### About this exercise
Retype each entry exactly as written, and keep the pictures out of the copy.

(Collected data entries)
*** Block opens ***
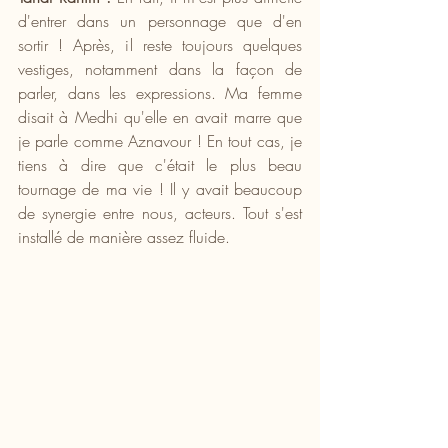
d'entrer dans un personnage que d'en 
sortir ! Après, il reste toujours quelques 
vestiges, notamment dans la façon de 
parler, dans les expressions. Ma femme 
disait à Medhi qu'elle en avait marre que 
je parle comme Aznavour ! En tout cas, je 
tiens à dire que c'était le plus beau 
tournage de ma vie ! Il y avait beaucoup 
de synergie entre nous, acteurs. Tout s'est 
installé de manière assez fluide.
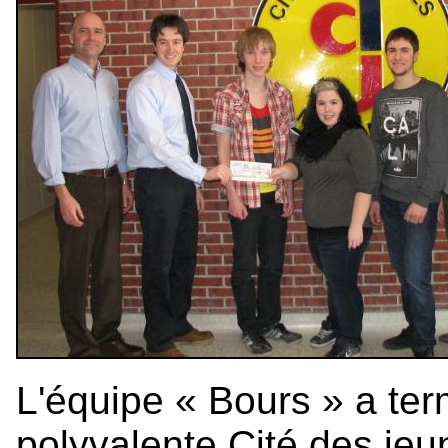
L'équipe « Bours » a ter
polyvalente Cité des je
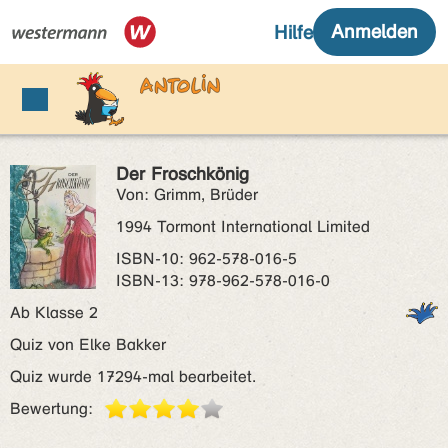
Der Froschkönig
Von: Grimm, Brüder
1994 Tormont International Limited
ISBN‑10: 962-578-016-5
ISBN‑13: 978-962-578-016-0
Ab Klasse 2
Quiz von Elke Bakker
Quiz wurde 17294-mal bearbeitet.
Bewertung:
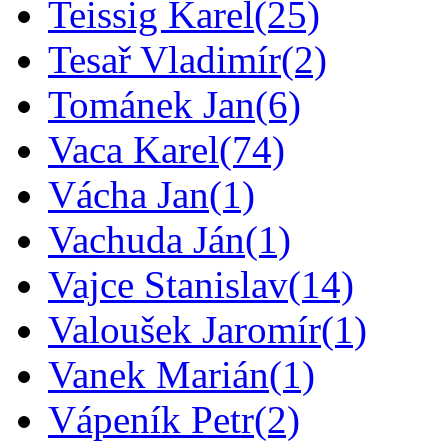
Teissig Karel
(25)
Tesař Vladimír
(2)
Tománek Jan
(6)
Vaca Karel
(74)
Vácha Jan
(1)
Vachuda Ján
(1)
Vajce Stanislav
(14)
Valoušek Jaromír
(1)
Vanek Marián
(1)
Vápeník Petr
(2)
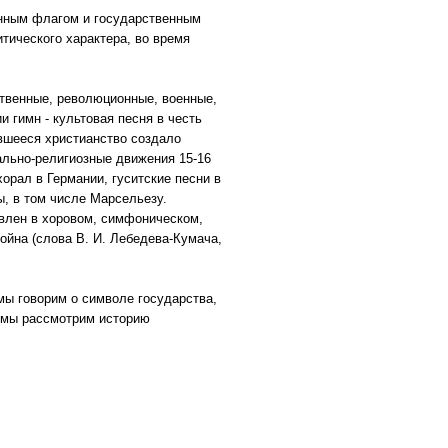
енным флагом и государственным
тического характера, во время
ственные, революционные, военные,
и гимн - культовая песня в честь
вшееся христианство создало
льно-религиозные движения 15-16
орал в Германии, гуситские песни в
, в том числе Марсельезу.
авлен в хоровом, симфоническом,
ойна (слова В. И. Лебедева-Кумача,
 мы говорим о символе государства,
ь мы рассмотрим историю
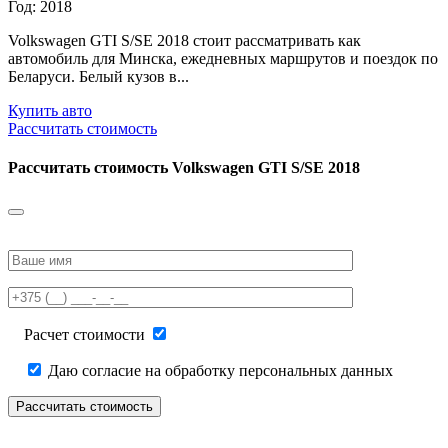
Год: 2018
Volkswagen GTI S/SE 2018 стоит рассматривать как
автомобиль для Минска, ежедневных маршрутов и поездок по
Беларуси. Белый кузов в...
Купить авто
Рассчитать стоимость
Рассчитать стоимость
Volkswagen GTI S/SE 2018
Please
leave
this
field
empty.
Расчет стоимости
Даю согласие на обработку персональных данных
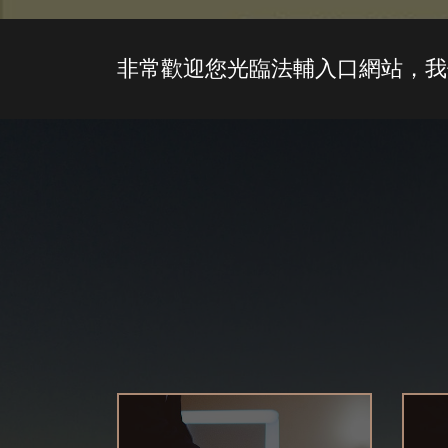
非常歡迎您光臨法輔入口網站，我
*** Block closes ***
### Task solution
d'entrer dans un personnage que d'en 
sortir ! Après, il reste toujours quelques 
vestiges, notamment dans la façon de 
parler, dans les expressions. Ma femme 
disait à Medhi qu'elle en avait marre que 
je parle comme Aznavour ! En tout cas, je 
tiens à dire que c'était le plus beau 
tournage de ma vie ! Il y avait beaucoup 
de synergie entre nous, acteurs. Tout s'est 
installé de manière assez fluide.
L'équipe « Bours » a ter
polyvalente Cité des je
Der Froschkönig
Von: Grimm, Brüder
1994 Tormont International Limited
ISBN‑10: 962-578-016-5
ISBN‑13: 978-962-578-016-0
Ab Klasse 2
Quiz von Elke Bakker
Quiz wurde 17294-mal bearbeitet.
Bewertung:
Teissig Karel
(25)
Tesař Vladimír
(2)
Tománek Jan
(6)
Vaca Karel
(74)
Vácha Jan
(1)
Vachuda Ján
(1)
Vajce Stanislav
(14)
Valoušek Jaromír
(1)
Vanek Marián
(1)
Vápeník Petr
(2)
енным флагом и государственным
тического характера, во время
ственные, революционные, военные,
и гимн - культовая песня в честь
вшееся христианство создало
льно-религиозные движения 15-16
орал в Германии, гуситские песни в
, в том числе Марсельезу.
авлен в хоровом, симфоническом,
ойна (слова В. И. Лебедева-Кумача,
 мы говорим о символе государства,
ь мы рассмотрим историю
Год: 2018
Volkswagen GTI S/SE 2018 стоит рассматривать как
автомобиль для Минска, ежедневных маршрутов и поездок по
Беларуси. Белый кузов в...
Купить авто
Рассчитать стоимость
Рассчитать стоимость
Volkswagen GTI S/SE 2018
Please
leave
this
field
empty.
Расчет стоимости
Даю согласие на обработку персональных данных
非常歡迎您光臨法輔入口網站，我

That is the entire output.